Pas grand chose de nouveau à l’horizon : Bridget Jones joue toujours dans le haut du classement des comédies à l’eau de rose sans atteindre les sommets de certains (Bye bye love, Love actually) mais en trouvant un habile dosage entre auto-dérision et naïveté. Bridget a trouvé le grand amour en la personne de Mark Darcy, mais ses névroses d’éternelle vieille fille lui occasionnent une incroyable série de mésaventures. Cocasserie et burlesque aux œstrogènes, philtres d’amour improbables et poudres d’euphorie aèrent le film au maximum : vignettes, clins-d’oeils et clichés s’enchaînent en une guirlande que la mise en scène regarde passer d’un air distrait. La force de l’histoire, le rythme échevelé du journal intime suffisent de toutes façons à assurer l’essentiel : avancer dans le monde terrible et enchanté des petits tracas affectifs quotidiens.

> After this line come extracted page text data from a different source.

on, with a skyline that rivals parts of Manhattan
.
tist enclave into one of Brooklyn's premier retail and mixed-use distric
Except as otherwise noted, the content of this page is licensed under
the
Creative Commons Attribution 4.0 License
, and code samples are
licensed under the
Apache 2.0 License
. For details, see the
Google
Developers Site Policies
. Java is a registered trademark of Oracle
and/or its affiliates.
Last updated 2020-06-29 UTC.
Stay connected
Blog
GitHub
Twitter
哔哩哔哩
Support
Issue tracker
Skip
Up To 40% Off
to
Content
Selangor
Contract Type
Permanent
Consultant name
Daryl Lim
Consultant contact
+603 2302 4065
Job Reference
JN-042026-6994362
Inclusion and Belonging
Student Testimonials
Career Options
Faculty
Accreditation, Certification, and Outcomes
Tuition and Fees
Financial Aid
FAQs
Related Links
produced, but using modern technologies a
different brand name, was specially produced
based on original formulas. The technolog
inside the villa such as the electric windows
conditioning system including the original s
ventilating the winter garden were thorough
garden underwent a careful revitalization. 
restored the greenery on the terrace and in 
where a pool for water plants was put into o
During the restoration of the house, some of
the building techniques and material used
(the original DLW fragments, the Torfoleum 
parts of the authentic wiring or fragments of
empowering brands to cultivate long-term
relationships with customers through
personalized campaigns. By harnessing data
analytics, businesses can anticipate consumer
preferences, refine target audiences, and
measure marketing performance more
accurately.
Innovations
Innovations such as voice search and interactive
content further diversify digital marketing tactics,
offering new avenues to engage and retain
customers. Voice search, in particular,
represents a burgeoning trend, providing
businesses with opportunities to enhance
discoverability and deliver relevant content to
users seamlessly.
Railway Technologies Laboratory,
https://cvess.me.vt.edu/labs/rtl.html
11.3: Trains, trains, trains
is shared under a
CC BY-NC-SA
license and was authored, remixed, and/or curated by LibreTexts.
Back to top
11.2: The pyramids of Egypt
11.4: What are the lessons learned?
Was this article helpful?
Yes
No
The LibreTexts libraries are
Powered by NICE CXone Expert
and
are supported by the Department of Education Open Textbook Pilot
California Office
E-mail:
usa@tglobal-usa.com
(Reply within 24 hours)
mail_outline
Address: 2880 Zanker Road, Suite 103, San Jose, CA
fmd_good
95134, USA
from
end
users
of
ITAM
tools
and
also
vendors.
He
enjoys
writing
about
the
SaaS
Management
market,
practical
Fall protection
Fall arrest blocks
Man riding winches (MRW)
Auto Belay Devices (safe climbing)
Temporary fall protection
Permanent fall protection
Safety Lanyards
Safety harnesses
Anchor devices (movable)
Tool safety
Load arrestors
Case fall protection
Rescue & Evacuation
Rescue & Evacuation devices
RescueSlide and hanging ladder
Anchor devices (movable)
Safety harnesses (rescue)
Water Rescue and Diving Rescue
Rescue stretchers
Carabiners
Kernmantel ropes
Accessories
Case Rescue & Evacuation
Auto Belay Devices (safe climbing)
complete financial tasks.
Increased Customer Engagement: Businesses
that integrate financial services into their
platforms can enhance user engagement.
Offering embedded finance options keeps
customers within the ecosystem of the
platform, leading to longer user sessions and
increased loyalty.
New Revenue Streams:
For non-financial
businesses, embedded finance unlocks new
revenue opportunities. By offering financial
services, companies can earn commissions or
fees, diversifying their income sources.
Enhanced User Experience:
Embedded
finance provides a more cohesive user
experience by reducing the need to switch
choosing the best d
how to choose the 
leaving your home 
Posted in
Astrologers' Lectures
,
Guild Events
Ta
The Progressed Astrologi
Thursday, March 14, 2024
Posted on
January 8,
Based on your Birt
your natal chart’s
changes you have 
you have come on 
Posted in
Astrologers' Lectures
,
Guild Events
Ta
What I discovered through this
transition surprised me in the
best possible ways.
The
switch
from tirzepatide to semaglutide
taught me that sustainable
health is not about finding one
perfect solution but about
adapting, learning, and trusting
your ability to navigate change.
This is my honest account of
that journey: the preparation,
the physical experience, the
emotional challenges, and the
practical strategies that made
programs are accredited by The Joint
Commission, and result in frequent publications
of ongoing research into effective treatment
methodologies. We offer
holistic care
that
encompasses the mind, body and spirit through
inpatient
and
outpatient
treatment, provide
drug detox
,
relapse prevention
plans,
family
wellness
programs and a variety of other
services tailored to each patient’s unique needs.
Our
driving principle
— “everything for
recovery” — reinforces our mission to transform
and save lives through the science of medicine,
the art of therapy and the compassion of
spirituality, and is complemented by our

Ce deuxième opus ne serait qu’une fantaisie sans lendemain s’il n’était porté de bout en bout par Renée Zellweger. Plus que dans ses minois et poses contorsionnées, traditionnel apparat carnavalesque de l’actrice (plus que jamais dans son rôle de fermière de Retour à Cold Mountain), se joue ici un drôle d’effet rétroactif : la fraîcheur lumineuse de la Zellweger du premier Bridget Jones (2001) semble désormais un peu passée, comme si les quatre années écoulées avaient abîmé cette innocence des sommets (elle était alors au pic de sa carrière) pour révéler une face plus émouvante du personnage et de l’actrice. Légèrement bouffie, engoncée dans ses robes ridicules, Bridget Jones déroule ici une mécanique gestuelle que le corps de l’actrice, comme devenu trop lourd pour le rôle, met en crise en un brutal retour de réalisme. Teint pâle, mines douloureuses, regards embués : une subtile mélancolie chasse le fardeau joyeux de la mascarade sans pour autant jamais perdre en finesse et en légèreté des gestes et mouvements : délicieux tressaillements, petites moues enfantines, finesse toute intérieure, sublime complicité entre l’éclat burlesque et son envers désabusé.
L’ultra-féminité un peu éreintée de Zellweger, sa grâce légèrement dépressive sont si singulières qu’elles permettent au film d’atteindre, même dans ses moments les plus faibles (le jeu de ping-pong avec Rebecca, l’apparente maîtresse de Mark), un éclat triste et diffus: plus que jamais dans la reprise, à la fin, des plans de Rebecca révélant son amour pour Bridget alors qu’ils semblaient, durant le film, parfaitement arrogants. Cette brutale inversion des enjeux, fine analyse des petites névroses du quotidien, révèle au fond la réussite d’un tel film : creuser dans la vignette une profondeur sensible que n’aurait jamais révélée le simple étalage de la mascarade. Qu’une actrice prenne en charge à elle-seule ce travail est une gageur que beauté fragile de Zellweger, toujours au bord de la rupture, du déchirement ou de la liquéfaction, rend presque toujours bouleversante.